■ Your instructions
Repeat each entry word for word; the images are not part of the copy.

■ Information

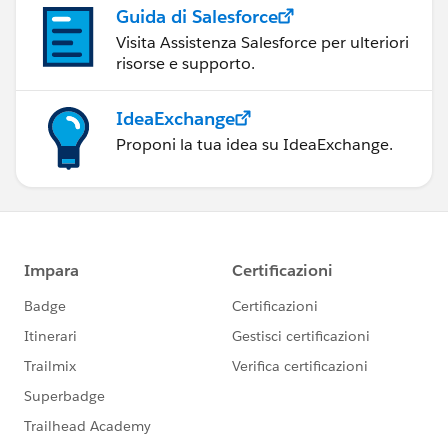
Guida di Salesforce
Visita Assistenza Salesforce per ulteriori
risorse e supporto.
IdeaExchange
Proponi la tua idea su IdeaExchange.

■ Task response
Guida di Salesforce
Visita Assistenza Salesforce per ulteriori
risorse e supporto.
IdeaExchange
Proponi la tua idea su IdeaExchange.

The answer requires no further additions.